Арийская Русь. Ложь и правда о «высшей расе» (Буровский) - страница 100

Ну, и формальное разрешение… Если кто-то взял у инородцев или сам сделал похожий инструмент… скажем, гончарный круг. А старейшины говорят — нельзя! Предки повелели лепить глиняные сосуды руками! Никаких гончарных кругов! Не, смей выдумывать, не смей сочинять. Делай, как поступали мудрые, всегда во всем правые предки.

Или жрец заявил, что боги и духи не желают видеть никаких перемен. Если применить гончарный круг, — от этого они разгневаются, перестанут помогать своим детям. Мать-земля престанет рожать, отец-дождь не прольется на землю, братья людей — колосья зерновых не поднимутся, наши родственники звери перестанут попадать в ловушки и кормить нас своим мясом! Выбрось немедленно этот дурацкий гончарный круг, пока не навлек на свое племя неисчислимые бедствия!

Стоит сказать так — и заимствование не состоится.

И так же точно может не состояться усовершенствование. И открытие.

Кто будет изобретать и придумывать, если это не престижно, не выгодно, если это никому не интересно? Если считается, что стыдно, глупо и нелепо изменять форму орудий труда, устройство жилищ или способы обработки земли? Если за внесение любых изменений в культуру отступника сурово накажут?

А ведь многие культуры хорошо знают системы запретов на изменения. Это и называется табуизация культуры. От слова табу — запрет. Запрещено изменять. Запрещено вносить изменения. В Китае уже в начале XX века убили крестьянина, который вносил в землю химические удобрения. Нельзя! Это оскорбление матери-земли и мудрых предков, которые не знали никаких таких удобрений. Человек заплатил жизнью за свое желание научиться чему-то новому.

Мы так привыкли к изменениям и улучшениям, что уже с трудом представляем себе жизнь без них. А она ведь была, такая жизнь. Мне могут возразить, что любое традиционное общество очень не любит перемен — на то оно и традиционное. Верно! Но тут вопрос в степени готовности к переменам.

Известны культуры, которые вообще отказываются изменяться. Совсем. Некоторые племена индейцев в Южной Америке в начале-середине XX века испытали грандиозный культурный шок: все, что они умели, оказалось беднее и хуже науки европейцев. К чему годами учиться стрелять из лука и бесшумно ходить по лесу, если есть ружье? Зачем изучать течения и водовороты, учиться грести веслами, если есть лодочный мотор? Зачем делать глиняную посуду, если есть алюминиевая кастрюля и чугунный котелок?

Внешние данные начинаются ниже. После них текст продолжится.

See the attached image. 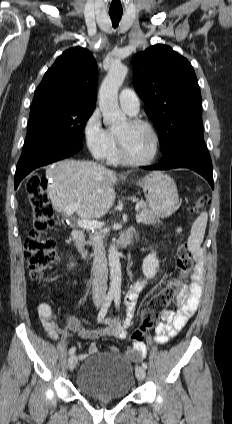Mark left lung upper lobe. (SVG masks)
<instances>
[{"mask_svg": "<svg viewBox=\"0 0 232 424\" xmlns=\"http://www.w3.org/2000/svg\"><path fill=\"white\" fill-rule=\"evenodd\" d=\"M133 80L161 138L162 153L183 134L202 128L201 93L193 67L157 44L132 58Z\"/></svg>", "mask_w": 232, "mask_h": 424, "instance_id": "obj_1", "label": "left lung upper lobe"}]
</instances>
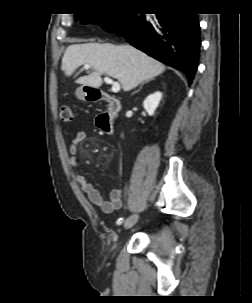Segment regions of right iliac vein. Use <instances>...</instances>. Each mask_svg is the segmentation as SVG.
<instances>
[{
  "label": "right iliac vein",
  "instance_id": "63e3f726",
  "mask_svg": "<svg viewBox=\"0 0 252 303\" xmlns=\"http://www.w3.org/2000/svg\"><path fill=\"white\" fill-rule=\"evenodd\" d=\"M139 217L138 215H132L129 218H127L124 222V228L125 229H130L131 227H133L137 221H138Z\"/></svg>",
  "mask_w": 252,
  "mask_h": 303
}]
</instances>
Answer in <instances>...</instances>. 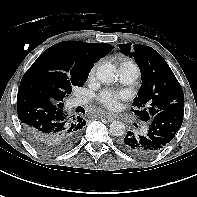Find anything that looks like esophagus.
I'll use <instances>...</instances> for the list:
<instances>
[{
    "label": "esophagus",
    "instance_id": "1",
    "mask_svg": "<svg viewBox=\"0 0 197 197\" xmlns=\"http://www.w3.org/2000/svg\"><path fill=\"white\" fill-rule=\"evenodd\" d=\"M100 117L106 119L108 122H112L116 119V117L110 113H102Z\"/></svg>",
    "mask_w": 197,
    "mask_h": 197
}]
</instances>
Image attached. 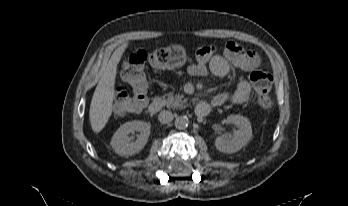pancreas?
I'll return each instance as SVG.
<instances>
[{
    "label": "pancreas",
    "instance_id": "1",
    "mask_svg": "<svg viewBox=\"0 0 348 206\" xmlns=\"http://www.w3.org/2000/svg\"><path fill=\"white\" fill-rule=\"evenodd\" d=\"M161 98L165 101L166 106L168 108L182 107L187 102V99L184 98L183 95H180V94L174 95V93H168L162 96Z\"/></svg>",
    "mask_w": 348,
    "mask_h": 206
}]
</instances>
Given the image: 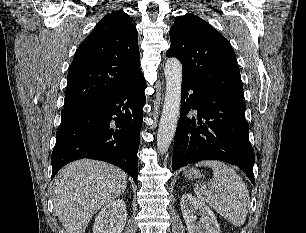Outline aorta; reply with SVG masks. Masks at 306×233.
Returning <instances> with one entry per match:
<instances>
[{"label":"aorta","instance_id":"aorta-1","mask_svg":"<svg viewBox=\"0 0 306 233\" xmlns=\"http://www.w3.org/2000/svg\"><path fill=\"white\" fill-rule=\"evenodd\" d=\"M166 92L157 133V149L164 154L176 131L181 105L182 64L177 58H170L164 67Z\"/></svg>","mask_w":306,"mask_h":233}]
</instances>
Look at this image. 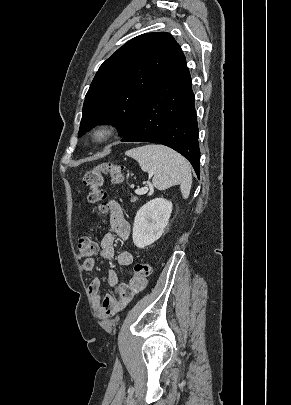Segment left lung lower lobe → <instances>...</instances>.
Here are the masks:
<instances>
[{
    "label": "left lung lower lobe",
    "instance_id": "1",
    "mask_svg": "<svg viewBox=\"0 0 291 405\" xmlns=\"http://www.w3.org/2000/svg\"><path fill=\"white\" fill-rule=\"evenodd\" d=\"M192 80L181 52L142 100L132 129L121 141L168 146L192 164L199 177L200 151Z\"/></svg>",
    "mask_w": 291,
    "mask_h": 405
}]
</instances>
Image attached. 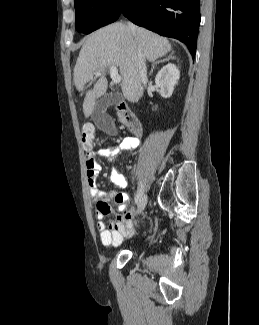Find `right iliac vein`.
I'll return each instance as SVG.
<instances>
[{
	"label": "right iliac vein",
	"instance_id": "right-iliac-vein-1",
	"mask_svg": "<svg viewBox=\"0 0 259 325\" xmlns=\"http://www.w3.org/2000/svg\"><path fill=\"white\" fill-rule=\"evenodd\" d=\"M146 204H147V196L143 191V193L141 194V196L137 202V211L139 214L144 211Z\"/></svg>",
	"mask_w": 259,
	"mask_h": 325
}]
</instances>
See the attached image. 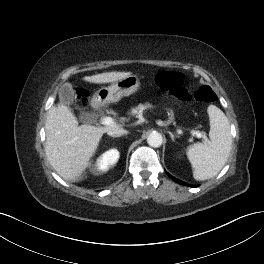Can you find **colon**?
<instances>
[{
  "label": "colon",
  "instance_id": "1",
  "mask_svg": "<svg viewBox=\"0 0 264 264\" xmlns=\"http://www.w3.org/2000/svg\"><path fill=\"white\" fill-rule=\"evenodd\" d=\"M155 82L163 91L171 94L180 101L188 102L192 99L196 102L209 103L215 100L214 91L209 86H200L191 94L183 86L184 76L180 72L163 71L160 72ZM88 92L84 89L77 88L74 93V107L82 111L88 102Z\"/></svg>",
  "mask_w": 264,
  "mask_h": 264
}]
</instances>
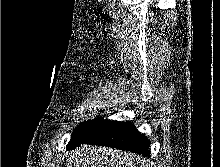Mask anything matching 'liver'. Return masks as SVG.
<instances>
[{"mask_svg":"<svg viewBox=\"0 0 220 167\" xmlns=\"http://www.w3.org/2000/svg\"><path fill=\"white\" fill-rule=\"evenodd\" d=\"M67 167H148L145 160L118 149L82 146L71 151Z\"/></svg>","mask_w":220,"mask_h":167,"instance_id":"1","label":"liver"}]
</instances>
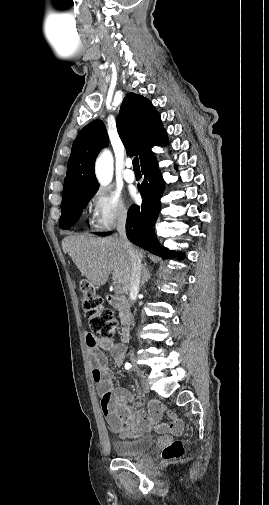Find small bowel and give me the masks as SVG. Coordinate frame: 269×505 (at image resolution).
Masks as SVG:
<instances>
[{
	"instance_id": "small-bowel-1",
	"label": "small bowel",
	"mask_w": 269,
	"mask_h": 505,
	"mask_svg": "<svg viewBox=\"0 0 269 505\" xmlns=\"http://www.w3.org/2000/svg\"><path fill=\"white\" fill-rule=\"evenodd\" d=\"M86 343L92 362V377L101 398V410L111 431L122 439H135L144 433L155 430L158 433L179 435L183 431V422L169 416L162 421L165 406L158 400H152L147 410L138 405L133 408L134 395L124 387L113 383V371L108 365L105 351L111 353L115 365L121 368L125 359V347L113 338L86 334Z\"/></svg>"
}]
</instances>
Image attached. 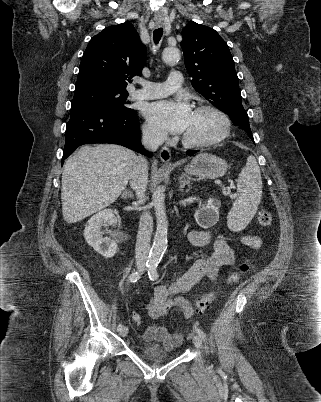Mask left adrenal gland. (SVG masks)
Returning <instances> with one entry per match:
<instances>
[{
  "instance_id": "left-adrenal-gland-1",
  "label": "left adrenal gland",
  "mask_w": 321,
  "mask_h": 402,
  "mask_svg": "<svg viewBox=\"0 0 321 402\" xmlns=\"http://www.w3.org/2000/svg\"><path fill=\"white\" fill-rule=\"evenodd\" d=\"M194 178H191L190 176H188L187 174H182L179 177V184H180V191L183 190V188L185 187V185L189 184L190 181H193Z\"/></svg>"
}]
</instances>
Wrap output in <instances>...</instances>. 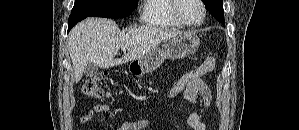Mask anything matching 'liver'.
Listing matches in <instances>:
<instances>
[{"instance_id":"1","label":"liver","mask_w":299,"mask_h":130,"mask_svg":"<svg viewBox=\"0 0 299 130\" xmlns=\"http://www.w3.org/2000/svg\"><path fill=\"white\" fill-rule=\"evenodd\" d=\"M179 34V30L149 26L134 27L126 33H119L118 25L111 19L87 18L71 30L67 41L75 81L81 80L88 63L105 69L138 60L156 49L161 42ZM120 49L124 55L115 59Z\"/></svg>"}]
</instances>
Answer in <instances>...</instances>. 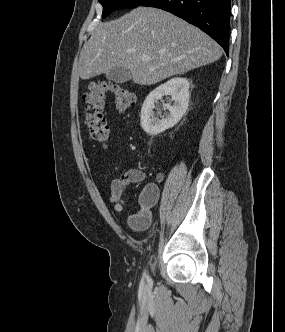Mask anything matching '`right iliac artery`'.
Wrapping results in <instances>:
<instances>
[{
	"label": "right iliac artery",
	"mask_w": 285,
	"mask_h": 332,
	"mask_svg": "<svg viewBox=\"0 0 285 332\" xmlns=\"http://www.w3.org/2000/svg\"><path fill=\"white\" fill-rule=\"evenodd\" d=\"M147 277L146 271L143 273V278Z\"/></svg>",
	"instance_id": "obj_1"
}]
</instances>
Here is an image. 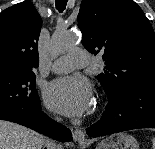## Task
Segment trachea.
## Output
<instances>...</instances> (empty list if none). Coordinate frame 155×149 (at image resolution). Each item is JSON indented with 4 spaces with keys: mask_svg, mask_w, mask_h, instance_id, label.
I'll use <instances>...</instances> for the list:
<instances>
[{
    "mask_svg": "<svg viewBox=\"0 0 155 149\" xmlns=\"http://www.w3.org/2000/svg\"><path fill=\"white\" fill-rule=\"evenodd\" d=\"M67 1L68 0H56L55 1L56 9L59 12H63L66 8Z\"/></svg>",
    "mask_w": 155,
    "mask_h": 149,
    "instance_id": "1",
    "label": "trachea"
}]
</instances>
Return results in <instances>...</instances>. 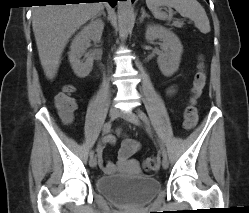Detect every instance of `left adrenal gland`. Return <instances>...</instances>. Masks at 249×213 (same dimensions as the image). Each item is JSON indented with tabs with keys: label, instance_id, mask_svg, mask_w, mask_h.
Segmentation results:
<instances>
[{
	"label": "left adrenal gland",
	"instance_id": "obj_1",
	"mask_svg": "<svg viewBox=\"0 0 249 213\" xmlns=\"http://www.w3.org/2000/svg\"><path fill=\"white\" fill-rule=\"evenodd\" d=\"M141 17H140V23L144 20L145 17H149V15L146 13L144 8H141Z\"/></svg>",
	"mask_w": 249,
	"mask_h": 213
}]
</instances>
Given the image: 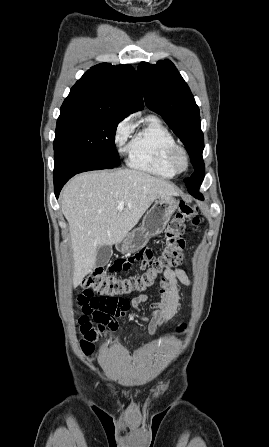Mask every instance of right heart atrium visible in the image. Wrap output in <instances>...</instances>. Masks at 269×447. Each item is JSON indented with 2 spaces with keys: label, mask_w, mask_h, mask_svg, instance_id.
I'll list each match as a JSON object with an SVG mask.
<instances>
[{
  "label": "right heart atrium",
  "mask_w": 269,
  "mask_h": 447,
  "mask_svg": "<svg viewBox=\"0 0 269 447\" xmlns=\"http://www.w3.org/2000/svg\"><path fill=\"white\" fill-rule=\"evenodd\" d=\"M133 128L134 126L130 117H125L117 123L114 130L113 141L119 152H122L123 145L133 131Z\"/></svg>",
  "instance_id": "right-heart-atrium-1"
}]
</instances>
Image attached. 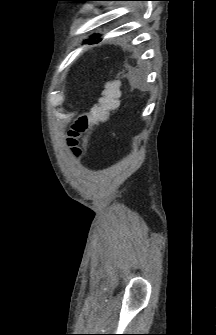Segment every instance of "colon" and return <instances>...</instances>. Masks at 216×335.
<instances>
[{"label": "colon", "instance_id": "5ec220e1", "mask_svg": "<svg viewBox=\"0 0 216 335\" xmlns=\"http://www.w3.org/2000/svg\"><path fill=\"white\" fill-rule=\"evenodd\" d=\"M120 89V80L107 82L98 102L88 112L82 114L69 130L67 143L75 157H80L82 154L79 147L80 137L87 134L94 125L106 122L109 115L118 108Z\"/></svg>", "mask_w": 216, "mask_h": 335}]
</instances>
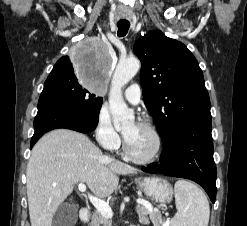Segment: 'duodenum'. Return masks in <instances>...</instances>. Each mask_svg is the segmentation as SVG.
Wrapping results in <instances>:
<instances>
[{
	"label": "duodenum",
	"instance_id": "duodenum-1",
	"mask_svg": "<svg viewBox=\"0 0 247 226\" xmlns=\"http://www.w3.org/2000/svg\"><path fill=\"white\" fill-rule=\"evenodd\" d=\"M90 218V211L88 208H82L80 210V219L82 222H87Z\"/></svg>",
	"mask_w": 247,
	"mask_h": 226
}]
</instances>
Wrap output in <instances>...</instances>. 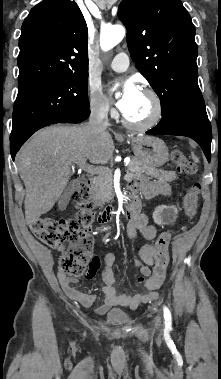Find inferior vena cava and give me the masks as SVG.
I'll list each match as a JSON object with an SVG mask.
<instances>
[{
  "mask_svg": "<svg viewBox=\"0 0 221 379\" xmlns=\"http://www.w3.org/2000/svg\"><path fill=\"white\" fill-rule=\"evenodd\" d=\"M108 127V108L104 105H92L89 122L85 129L92 133L104 132Z\"/></svg>",
  "mask_w": 221,
  "mask_h": 379,
  "instance_id": "1",
  "label": "inferior vena cava"
}]
</instances>
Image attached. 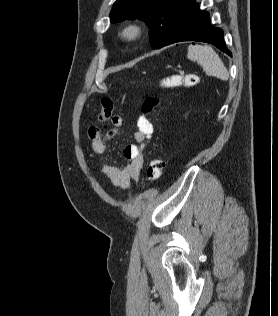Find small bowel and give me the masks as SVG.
I'll return each instance as SVG.
<instances>
[{"label": "small bowel", "instance_id": "1", "mask_svg": "<svg viewBox=\"0 0 278 316\" xmlns=\"http://www.w3.org/2000/svg\"><path fill=\"white\" fill-rule=\"evenodd\" d=\"M111 129L106 135L101 134L96 128L89 130L91 147L95 155L103 156L100 170L114 186L127 189L133 180L139 178L144 163V147L153 134V125L145 116L140 115L137 119V129L134 132L135 144L127 145L123 154L128 160L127 164L119 167L112 163L110 157L106 156L108 151V140L115 136L123 125L120 115H114L110 120Z\"/></svg>", "mask_w": 278, "mask_h": 316}]
</instances>
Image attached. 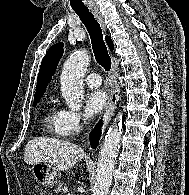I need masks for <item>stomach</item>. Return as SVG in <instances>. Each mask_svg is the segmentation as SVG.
Wrapping results in <instances>:
<instances>
[{
  "instance_id": "0dacf381",
  "label": "stomach",
  "mask_w": 189,
  "mask_h": 195,
  "mask_svg": "<svg viewBox=\"0 0 189 195\" xmlns=\"http://www.w3.org/2000/svg\"><path fill=\"white\" fill-rule=\"evenodd\" d=\"M31 170L35 179L47 188L55 186L60 177L59 170L48 162L34 164Z\"/></svg>"
}]
</instances>
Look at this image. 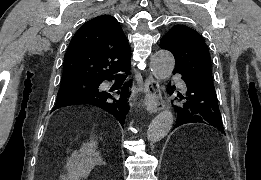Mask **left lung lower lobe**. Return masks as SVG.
<instances>
[{
  "mask_svg": "<svg viewBox=\"0 0 261 180\" xmlns=\"http://www.w3.org/2000/svg\"><path fill=\"white\" fill-rule=\"evenodd\" d=\"M175 73L182 75L185 92L183 94L178 93L177 95L180 98V104L174 107L177 113L174 128L187 123L200 122L212 125L221 132H224L215 89L208 88L198 78L180 69H175L173 74Z\"/></svg>",
  "mask_w": 261,
  "mask_h": 180,
  "instance_id": "0a47b994",
  "label": "left lung lower lobe"
}]
</instances>
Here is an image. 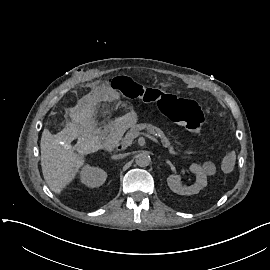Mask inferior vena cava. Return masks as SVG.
Instances as JSON below:
<instances>
[{"label": "inferior vena cava", "mask_w": 270, "mask_h": 270, "mask_svg": "<svg viewBox=\"0 0 270 270\" xmlns=\"http://www.w3.org/2000/svg\"><path fill=\"white\" fill-rule=\"evenodd\" d=\"M127 154H118V155H113L112 156V159H122L124 157H126Z\"/></svg>", "instance_id": "602c4592"}]
</instances>
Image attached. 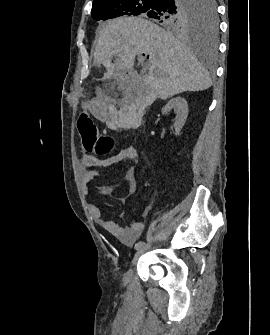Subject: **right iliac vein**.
Instances as JSON below:
<instances>
[{
  "label": "right iliac vein",
  "mask_w": 270,
  "mask_h": 335,
  "mask_svg": "<svg viewBox=\"0 0 270 335\" xmlns=\"http://www.w3.org/2000/svg\"><path fill=\"white\" fill-rule=\"evenodd\" d=\"M151 244L148 243V244H145L144 246H142L141 248L137 249L134 257H133V260H132V264H131V267L129 268V270L124 274V277H123V282L124 284H127L131 275H132V266L136 263V261L138 260V258L143 254L145 253L147 250H149Z\"/></svg>",
  "instance_id": "right-iliac-vein-1"
}]
</instances>
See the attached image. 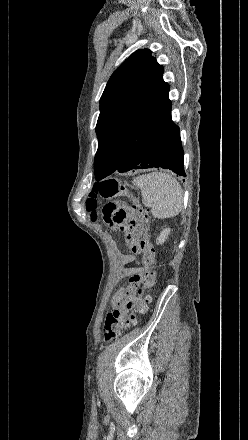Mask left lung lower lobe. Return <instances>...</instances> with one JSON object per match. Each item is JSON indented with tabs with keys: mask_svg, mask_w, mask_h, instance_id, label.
Returning <instances> with one entry per match:
<instances>
[{
	"mask_svg": "<svg viewBox=\"0 0 248 440\" xmlns=\"http://www.w3.org/2000/svg\"><path fill=\"white\" fill-rule=\"evenodd\" d=\"M183 154L179 127L172 122L170 116L161 126L136 143L115 171L162 167L186 176Z\"/></svg>",
	"mask_w": 248,
	"mask_h": 440,
	"instance_id": "obj_1",
	"label": "left lung lower lobe"
}]
</instances>
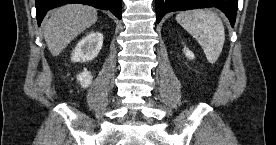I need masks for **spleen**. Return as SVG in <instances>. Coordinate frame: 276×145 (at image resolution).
Segmentation results:
<instances>
[{"label": "spleen", "mask_w": 276, "mask_h": 145, "mask_svg": "<svg viewBox=\"0 0 276 145\" xmlns=\"http://www.w3.org/2000/svg\"><path fill=\"white\" fill-rule=\"evenodd\" d=\"M176 21L199 42L208 62L214 64L225 42L221 19L210 10L194 9L179 13Z\"/></svg>", "instance_id": "spleen-1"}]
</instances>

Собственная культура представала такой убогой и бедной, что теряла всякое значение. Учиться? Становиться не хуже европейцев? А вот этого индейцы не хотели и шли на коллективное самоубийство. Сначала убивали детей — чтоб уж точно никого больше не осталось. Потом уничтожали запасы еды и лекарств. Потом садились на площади своего поселка, тесно прижавшись друг к другу. Пока были силы — пели песни, рассказывали мифы своего племени. И умирали.